[Review] SkyRC MC5000 battery charger and analyzer – a worthy successor to the MC3000?

https://lemmy.world/post/30169199

And I’m over here like “red light turned to green so I’m good.”

I’m glad you guys know and do all this battery stuff because you create a wealth of knowledge I can pull from when the time comes. Speaking from my experience with flashlights, which I am still in awe of the knowledge and how useful it is/was when it came time for a new light.

Thanks for the review.

🤝

I am willing to spend money on the best battery charger that doesn’t require me to know anything about batteries. I know the value of having tools over which you have fine control and can tune, but that’s, like 0.01% of all the tools I use - the rest, I have at best superficial knowledge of the field, and have no time or interest in becoming an expert; and giving me fine grained control over the tool is only increasing the chance that I’m going to damage something.

To me, value is in the tool knowing more than I do, and doing the right thing. For battery chargers, that usually means a toggle for fast/slow charging. I know enough to know that faster charging is usually less healthy for the battery, so if I have time, slow. If I’ve run myself out of batteries, fast.

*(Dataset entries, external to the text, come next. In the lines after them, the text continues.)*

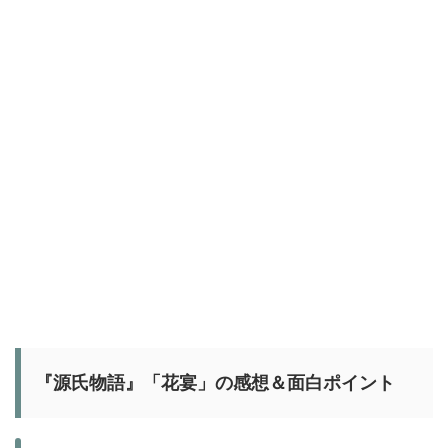
『源氏物語』「花宴」の感想＆面白ポイント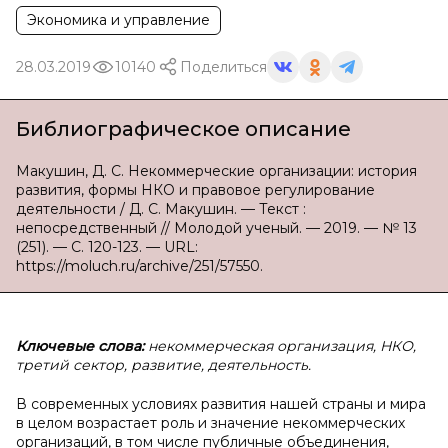
Экономика и управление
28.03.2019
10140
Поделиться
Библиографическое описание
Макушин, Д. С. Некоммерческие организации: история
развития, формы НКО и правовое регулирование
деятельности / Д. С. Макушин. — Текст :
непосредственный // Молодой ученый. — 2019. — № 13
(251). — С. 120-123. — URL:
https://moluch.ru/archive/251/57550.
Ключевые слова:
некоммерческая организация, НКО,
третий сектор, развитие, деятельность.
В современных условиях развития нашей страны и мира
в целом возрастает роль и значение некоммерческих
организаций, в том числе публичные объединения,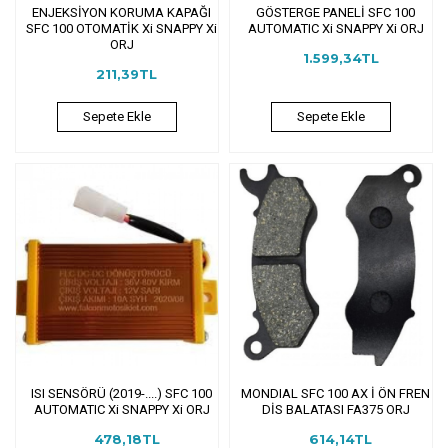
ENJEKSİYON KORUMA KAPAĞI
GÖSTERGE PANELİ SFC 100
SFC 100 OTOMATİK Xi SNAPPY Xi
AUTOMATIC Xi SNAPPY Xi ORJ
ORJ
1.599,34TL
211,39TL
Sepete Ekle
Sepete Ekle
ISI SENSÖRÜ (2019-....) SFC 100
MONDIAL SFC 100 AX İ ÖN FREN
AUTOMATIC Xi SNAPPY Xi ORJ
DİS BALATASI FA375 ORJ
478,18TL
614,14TL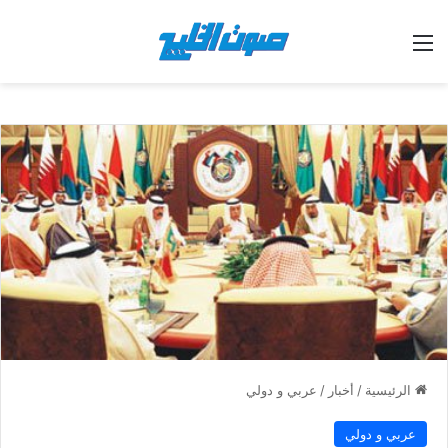
القائمة
الرئيسية
/
أخبار
/
عربي و دولي
عربي و دولي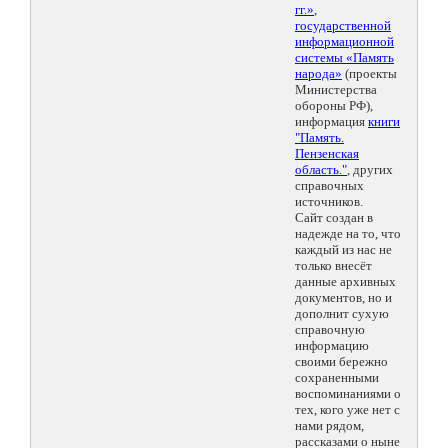
гг.»
,
государственной
информационной
системы «Память
народа»
(проекты
Министерства
обороны РФ),
информация
книги
"Память.
Пензенская
область."
, других
справочных
источников.
Сайт создан в
надежде на то, что
каждый из нас не
только внесёт
данные архивных
документов, но и
дополнит сухую
справочную
информацию
своими бережно
сохраненными
воспоминаниями о
тех, кого уже нет с
нами рядом,
рассказами о ныне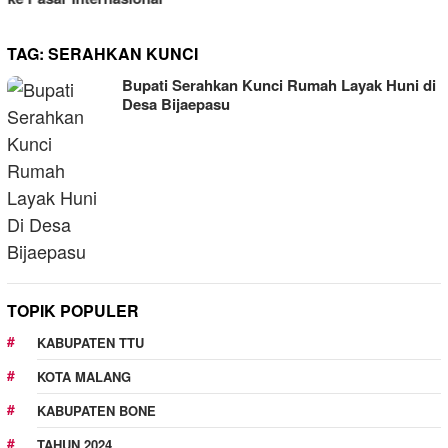
TAG:
SERAHKAN KUNCI
Bupati Serahkan Kunci Rumah Layak Huni di
Desa Bijaepasu
TOPIK POPULER
KABUPATEN TTU
KOTA MALANG
KABUPATEN BONE
TAHUN 2024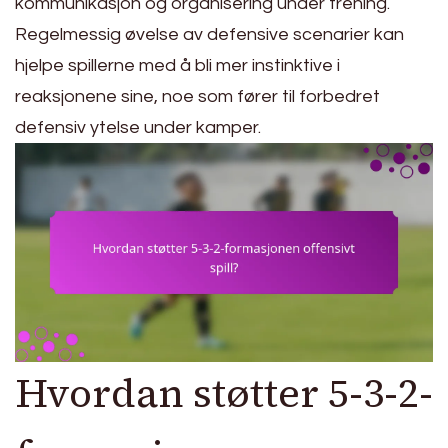
kommunikasjon og organisering under trening.
Regelmessig øvelse av defensive scenarier kan
hjelpe spillerne med å bli mer instinktive i
reaksjonene sine, noe som fører til forbedret
defensiv ytelse under kamper.
Hvordan støtter 5-3-2-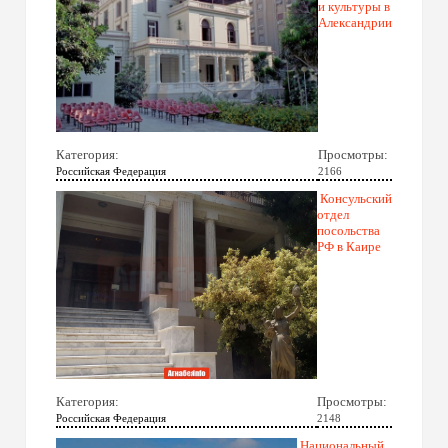
и культуры в
Александрии
Категория:
Просмотры:
Российская Федерация
2166
Консульский
отдел
посольства
РФ в Каире
Категория:
Просмотры:
Российская Федерация
2148
Национальный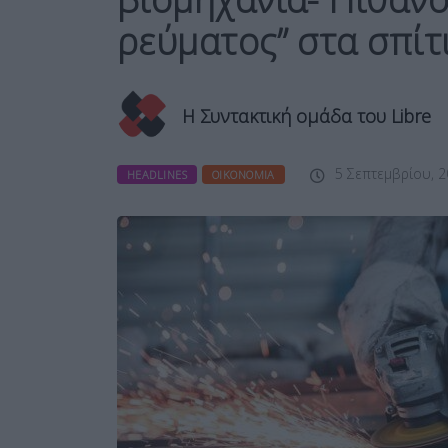
ρεύματος” στα σπίτ
Η Συντακτική ομάδα του Libre
5 Σεπτεμβρίου, 2
HEADLINES
ΟΙΚΟΝΟΜΊΑ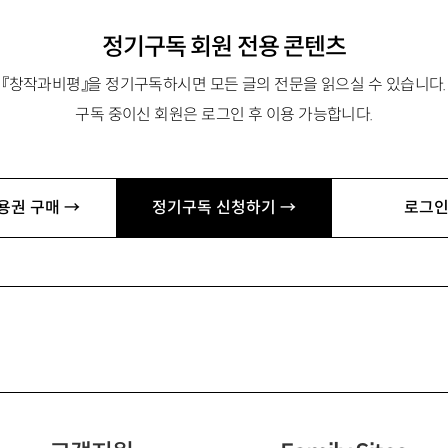
정기구독 회원 전용 콘텐츠
『창작과비평』을 정기구독하시면 모든 글의 전문을 읽으실 수 있습니다.
구독 중이신 회원은 로그인 후 이용 가능합니다.
용권 구매 →
정기구독 신청하기 →
로그인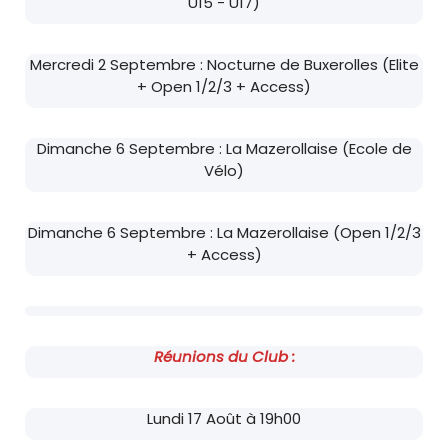
U15 - U17)
Mercredi 2 Septembre : Nocturne de Buxerolles (Elite
+ Open 1/2/3 + Access)
Dimanche 6 Septembre : La Mazerollaise (Ecole de
Vélo)
Dimanche 6 Septembre : La Mazerollaise (Open 1/2/3
+ Access)
Réunions du Club :
Lundi 17 Août à 19h00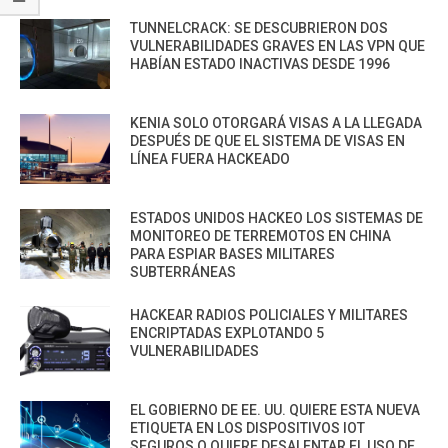
TUNNELCRACK: SE DESCUBRIERON DOS
VULNERABILIDADES GRAVES EN LAS VPN QUE
HABÍAN ESTADO INACTIVAS DESDE 1996
KENIA SOLO OTORGARÁ VISAS A LA LLEGADA
DESPUÉS DE QUE EL SISTEMA DE VISAS EN
LÍNEA FUERA HACKEADO
ESTADOS UNIDOS HACKEO LOS SISTEMAS DE
MONITOREO DE TERREMOTOS EN CHINA
PARA ESPIAR BASES MILITARES
SUBTERRÁNEAS
HACKEAR RADIOS POLICIALES Y MILITARES
ENCRIPTADAS EXPLOTANDO 5
VULNERABILIDADES
EL GOBIERNO DE EE. UU. QUIERE ESTA NUEVA
ETIQUETA EN LOS DISPOSITIVOS IOT
SEGUROS O QUIERE DESALENTAR EL USO DE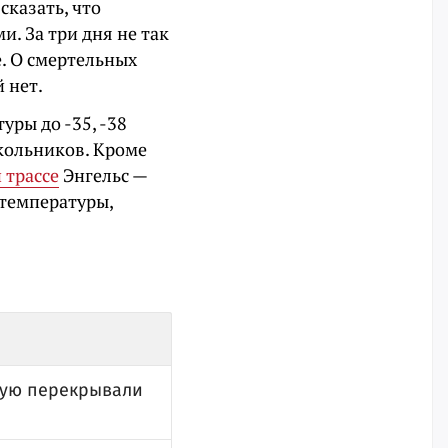
сказать, что
и. За три дня не так
. О смертельных
 нет.
уры до -35, -38
кольников. Кроме
 трассе
Энгельс —
 температуры,
рую перекрывали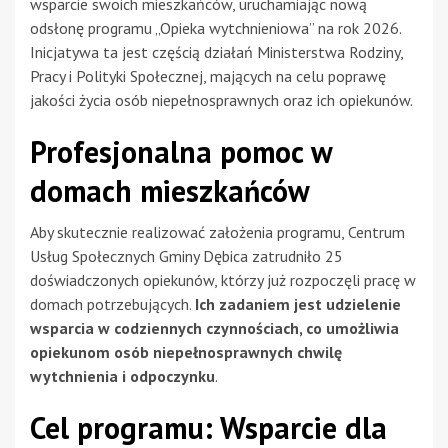
wsparcie swoich mieszkańców, uruchamiając nową
odsłonę programu „Opieka wytchnieniowa” na rok 2026.
Inicjatywa ta jest częścią działań Ministerstwa Rodziny,
Pracy i Polityki Społecznej, mających na celu poprawę
jakości życia osób niepełnosprawnych oraz ich opiekunów.
Profesjonalna pomoc w
domach mieszkańców
Aby skutecznie realizować założenia programu, Centrum
Usług Społecznych Gminy Dębica zatrudniło 25
doświadczonych opiekunów, którzy już rozpoczęli pracę w
domach potrzebujących.
Ich zadaniem jest udzielenie
wsparcia w codziennych czynnościach, co umożliwia
opiekunom osób niepełnosprawnych chwilę
wytchnienia i odpoczynku
.
Cel programu: Wsparcie dla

And I’m not even sure that rule holds for modern batteries! It’s something I learned so long ago I should be suspicious about the knowledge.

So, yeah. I’m sure this is great for some people, but for me, charge me more because the charger is smarter than I am, not because it’s dumber.

Several chargers in the $20-40 price range measure the battery’s internal resistance and pick a reasonable charge current based on that. Many of those have an override for charge current but it would be convenient to have the option of just fast or slow based on that measurement.

The rule still holds. Charging fast is harder on batteries. It’s true for phone batteries too, so all these new phones with three-digit charging wattage are likely to wear out quickly.

The thing is it’s not possible for a charger to know how fast a battery should be charged, as that varies widly between different types of cells. It would require RFID tags on each cell or something like that.
So it’s not technically possible; that’s fine. If the charger can’t tell, I guarantee I won’t be able to, either.

The cell will have a model number on the side you can use to get the datasheet, which lists the max charge rate.

Alternatively just use 0.5c rate on everything which is easy.

Yup - already more work than I want to do. I do not have a heterogenous cell collection, so I’d need a spreadsheet to track everything and consult it every time I needed to charge.

That’s what I was saying about there being some domains where the knobs and dials are valuable to me, and a whole lot more where the value is in the tool being more knowledgeable than I am.

This charger sounds great for battery wonks. I prefer smarter charges so I don’t have to fiddle with battery charging; there are other things I’d rather be spending my time on.

What I would be interested in: does it have feature parity with the 3000?
It has a few features more and a few features less. Depends on what you need.
The manufacturer web site is almost unusable and doesn’t have an ordering button. There’s a “Where to buy” link way at the bottom, that doesn’t work for me. Web search shows this is about a US$ 200 charger. Ouch. Thanks for the review but yikes. Also I don’t want to install a phone app to use or update the charger. You are right that the missing features being important (PC interface, bidirectional USB charging).

I like my Lii600 except for the incessant beeping. It would’ve been simple to include an option to turn the sound off completely.

I may open mine and clip the beeper right off or do the tape over the beeper mod that is quite popular.